Although in the present work we use machine learning algorithms, any algorithm in any language can be built into a distributed data processing pipeline.
Each stage of our detection pipeline not only sends output data to the subsequent stage but metadata as well. The result is by the time we get to the end of the pipeline, we have sufficient information about what’s happened to the data that we can visually indicate detected anomalies on the original input.
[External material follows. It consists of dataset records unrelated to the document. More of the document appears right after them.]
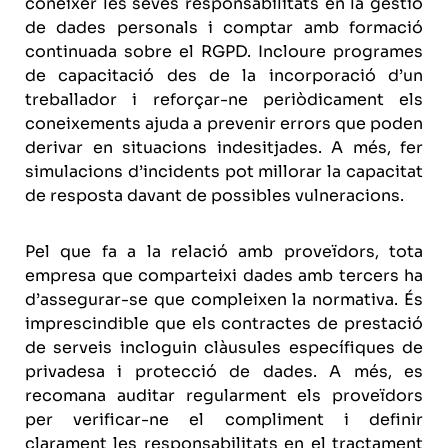
conèixer les seves responsabilitats en la gestió
de dades personals i comptar amb formació
continuada sobre el RGPD. Incloure programes
de capacitació des de la incorporació d’un
treballador i reforçar-ne periòdicament els
coneixements ajuda a prevenir errors que poden
derivar en situacions indesitjades. A més, fer
simulacions d’incidents pot millorar la capacitat
de resposta davant de possibles vulneracions.
Pel que fa a la relació amb proveïdors, tota
empresa que comparteixi dades amb tercers ha
d’assegurar-se que compleixen la normativa. És
imprescindible que els contractes de prestació
de serveis incloguin clàusules específiques de
privadesa i protecció de dades. A més, es
recomana auditar regularment els proveïdors
per verificar-ne el compliment i definir
clarament les responsabilitats en el tractament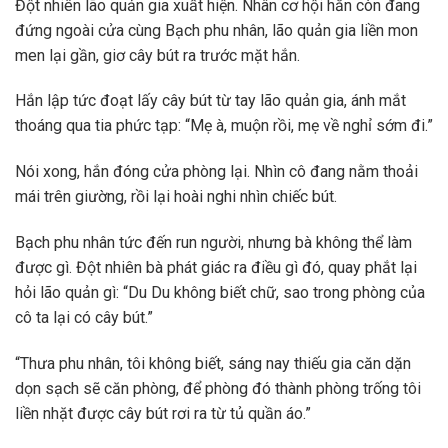
Đột nhiên lão quản gia xuất hiện. Nhân cơ hội hắn còn đang
đứng ngoài cửa cùng Bạch phu nhân, lão quản gia liền mon
men lại gần, giơ cây bút ra trước mặt hắn.
Hắn lập tức đoạt lấy cây bút từ tay lão quản gia, ánh mắt
thoáng qua tia phức tạp: “Mẹ à, muộn rồi, mẹ về nghỉ sớm đi.”
Nói xong, hắn đóng cửa phòng lại. Nhìn cô đang nằm thoải
mái trên giường, rồi lại hoài nghi nhìn chiếc bút.
Bạch phu nhân tức đến run người, nhưng bà không thể làm
được gì. Đột nhiên bà phát giác ra điều gì đó, quay phắt lại
hỏi lão quản gì: “Du Du không biết chữ, sao trong phòng của
cô ta lại có cây bút.”
“Thưa phu nhân, tôi không biết, sáng nay thiếu gia căn dặn
dọn sạch sẽ căn phòng, để phòng đó thành phòng trống tôi
liền nhặt được cây bút rơi ra từ tủ quần áo.”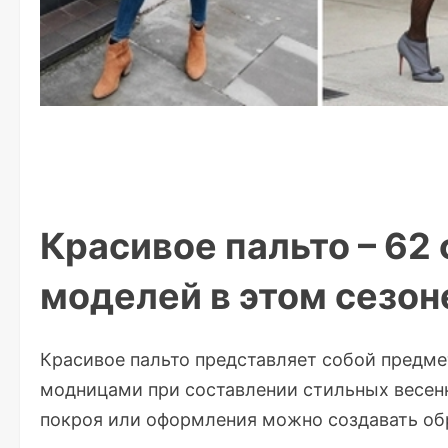
Красивое пальто – 62
моделей в этом сезон
Красивое пальто представляет собой предме
модницами при составлении стильных весенн
покроя или оформления можно создавать обр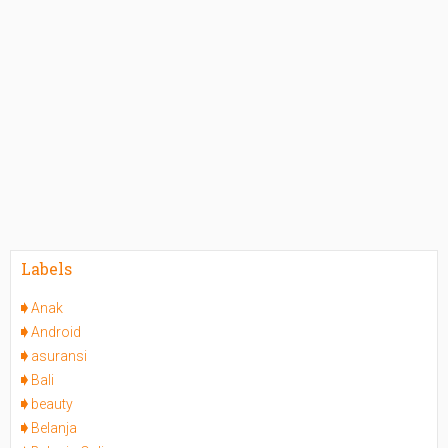
Labels
Anak
Android
asuransi
Bali
beauty
Belanja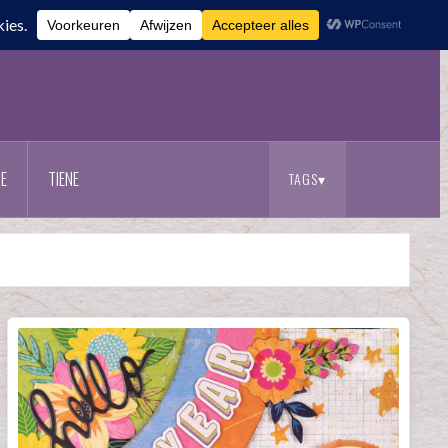
E
TIENE
TAGS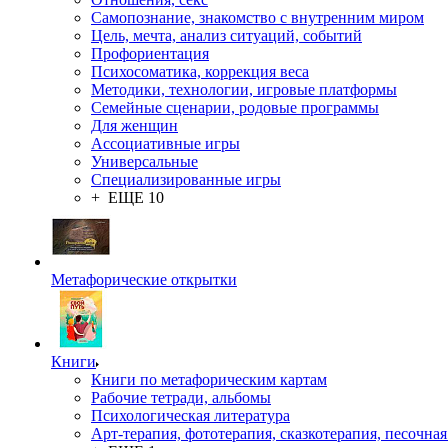
Самопознание, знакомство с внутренним миром
Цель, мечта, анализ ситуаций, событий
Профориентация
Психосоматика, коррекция веса
Методики, технологии, игровые платформы
Семейные сценарии, родовые программы
Для женщин
Ассоциативные игры
Универсальные
Специализированные игры
+ ЕЩЕ 10
Метафорические открытки
Книги
Книги по метафорическим картам
Рабочие тетради, альбомы
Психологическая литература
Арт-терапия, фототерапия, сказкотерапия, песочная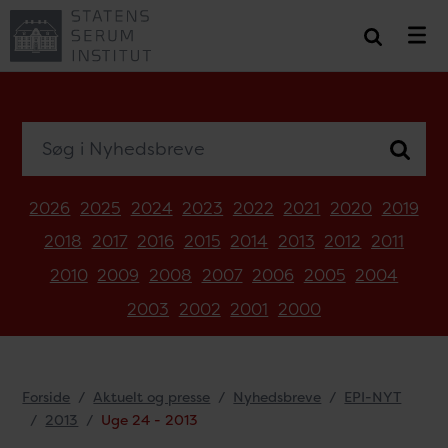
Søg i Nyhedsbreve
2026
2025
2024
2023
2022
2021
2020
2019
2018
2017
2016
2015
2014
2013
2012
2011
2010
2009
2008
2007
2006
2005
2004
2003
2002
2001
2000
Forside
Aktuelt og presse
Nyhedsbreve
EPI-NYT
2013
Uge 24 - 2013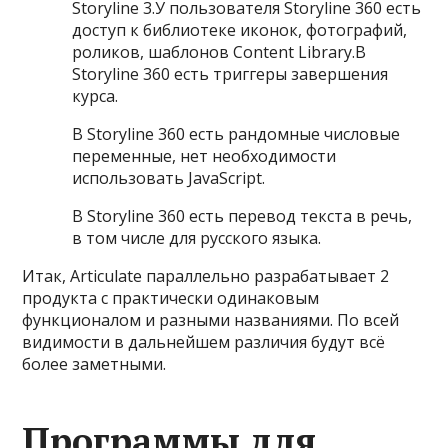
Storyline 3.У пользователя Storyline 360 есть
доступ к библиотеке иконок, фотографий,
роликов, шаблонов Content Library.В
Storyline 360 есть триггеры завершения
курса.
В Storyline 360 есть рандомные числовые
переменные, нет необходимости
использовать JavaScript.
В Storyline 360 есть перевод текста в речь,
в том числе для русского языка.
Итак, Articulate параллельно разрабатывает 2
продукта с практически одинаковым
функционалом и разными названиями. По всей
видимости в дальнейшем различия будут всё
более заметными.
Программы для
In this video, a mid-range 8 core desktop is used to spin up more than 400 Actors to build a local processing pipeline. We can build an ad-hoc distributed pipeline by updating the URL of one or more stages to point at a remote system. We see that ROI are often detected several times which is normal in machine vision applications – here it’s because we’re seeing the ROI multiple times as we resize and raster across the input. Later builds of the desktop tool include tools to reduce this visual clutter (union of bounding boxes, non-maximum suppression techniques, confidence thresholds, etc.).
Each of the applications uses the algorithm we’ve outlined and only differs in the number of processes and systems in the pipeline. As expected multiple processes are able to process our sample dataset much faster than a single process.
At first glance the chart on the left doesn’t provide much support for a distributed architecture considering it has nearly the same data throughput. In a processing pipeline however it’s not just data points per second we’re interested in, we’re also interested in the system’s capacity to gracefully deal with bursts or long-term increases in data. One way to gauge capacity is to measure resource usage during processing, and as the chart on the right shows the single system multiprocess application is using virtually all available resources while the distributed architecture is not. This suggests that the single system is likely already running at peak capacity and would not be able to handle an increase in data.
When the sample input is doubled, both the distributed and the single process systems deal with the increase gracefully (doubled input leads to roughly doubled output time). In contrast the single system multiprocess system which was already using 100% of the CPU is not able to deal with the increase and wasn’t able to complete processing after more than 6 hours of runtime.